• **About this exercise**:
Pictures stay out of this copy; please retype only the lines from the start of the records through the line with "the membrane is".

• **Entries shown**:
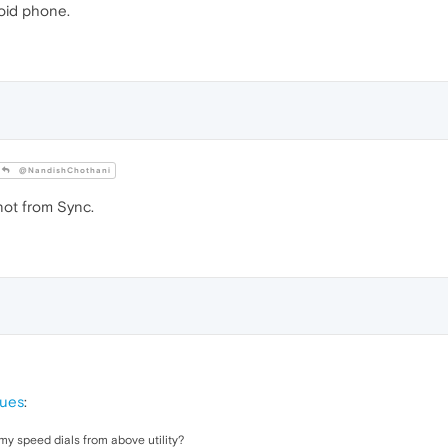
roid phone.
@NandishChothani
not from Sync.
sues
:
my speed dials from above utility?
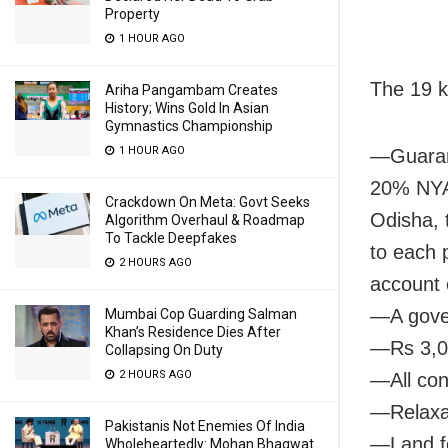
Property
1 HOUR AGO
The 19 k
Ariha Pangambam Creates
History; Wins Gold In Asian
Gymnastics Championship
1 HOUR AGO
—Guarant
20% NYAY
Crackdown On Meta: Govt Seeks
Odisha, 
Algorithm Overhaul & Roadmap
To Tackle Deepfakes
to each 
2 HOURS AGO
account 
—A gover
Mumbai Cop Guarding Salman
Khan’s Residence Dies After
—Rs 3,00
Collapsing On Duty
2 HOURS AGO
—All con
—Relaxat
Pakistanis Not Enemies Of India
—Land fo
Wholeheartedly: Mohan Bhagwat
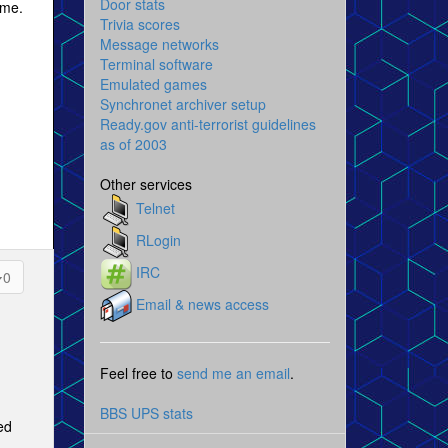
Door stats
ime.
Trivia scores
Message networks
Terminal software
Emulated games
Synchronet archiver setup
Ready.gov anti-terrorist guidelines
as of 2003
Other services
Telnet
RLogin
IRC
0
Email & news access
Feel free to
send me an email
.
BBS UPS stats
ed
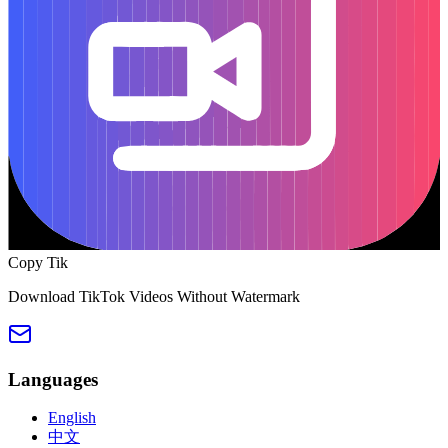
Copy Tik
Download TikTok Videos Without Watermark
Languages
English
中文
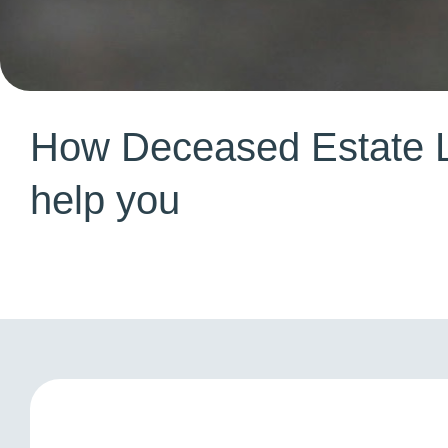
How Deceased Estate 
help you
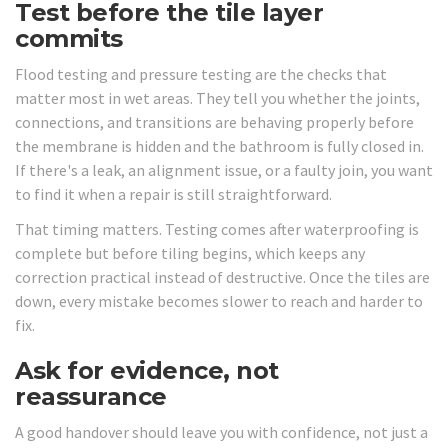
Test before the tile layer
commits
Flood testing and pressure testing are the checks that
matter most in wet areas. They tell you whether the joints,
connections, and transitions are behaving properly before
the membrane is hidden and the bathroom is fully closed in.
If there's a leak, an alignment issue, or a faulty join, you want
to find it when a repair is still straightforward.
That timing matters. Testing comes after waterproofing is
complete but before tiling begins, which keeps any
correction practical instead of destructive. Once the tiles are
down, every mistake becomes slower to reach and harder to
fix.
Ask for evidence, not
reassurance
A good handover should leave you with confidence, not just a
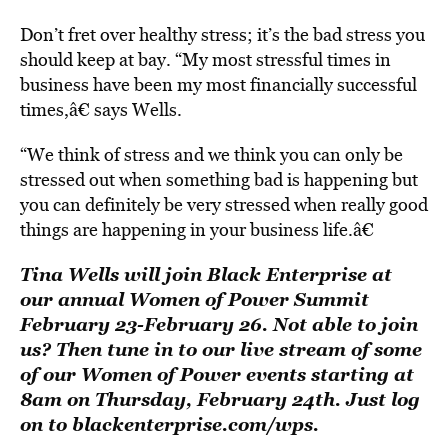
Don’t fret over healthy stress; it’s the bad stress you
should keep at bay. “My most stressful times in
business have been my most financially successful
times,â€ says Wells.
“We think of stress and we think you can only be
stressed out when something bad is happening but
you can definitely be very stressed when really good
things are happening in your business life.â€
Tina Wells will join Black Enterprise at
our annual
Women of Power Summit
February 23-February 26. Not able to join
us? Then tune in to our live stream of some
of our Women of Power events starting at
8am on Thursday, February 24th. Just log
on to
blackenterprise.com/wps
.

• **Task result**:
roid phone.
@NandishChothani
not from Sync.
sues
:
my speed dials from above utility?
Property
1 HOUR AGO
The 19 k
Ariha Pangambam Creates
History; Wins Gold In Asian
Gymnastics Championship
1 HOUR AGO
—Guarant
20% NYAY
Crackdown On Meta: Govt Seeks
Odisha, 
Algorithm Overhaul & Roadmap
To Tackle Deepfakes
to each 
2 HOURS AGO
account 
—A gover
Mumbai Cop Guarding Salman
Khan’s Residence Dies After
—Rs 3,00
Collapsing On Duty
2 HOURS AGO
—All con
—Relaxat
Pakistanis Not Enemies Of India
—Land fo
Wholeheartedly: Mohan Bhagwat
Door stats
ime.
Trivia scores
Message networks
Terminal software
Emulated games
Synchronet archiver setup
Ready.gov anti-terrorist guidelines
as of 2003
Other services
Telnet
RLogin
IRC
0
Email & news access
Feel free to
send me an email
.
BBS UPS stats
ed
Copy Tik
Download TikTok Videos Without Watermark
Languages
English
中文
How Deceased Estate 
help you
Test before the tile layer
commits
Flood testing and pressure testing are the checks that
matter most in wet areas. They tell you whether the joints,
connections, and transitions are behaving properly before
the membrane is hidden and the bathroom is fully closed in.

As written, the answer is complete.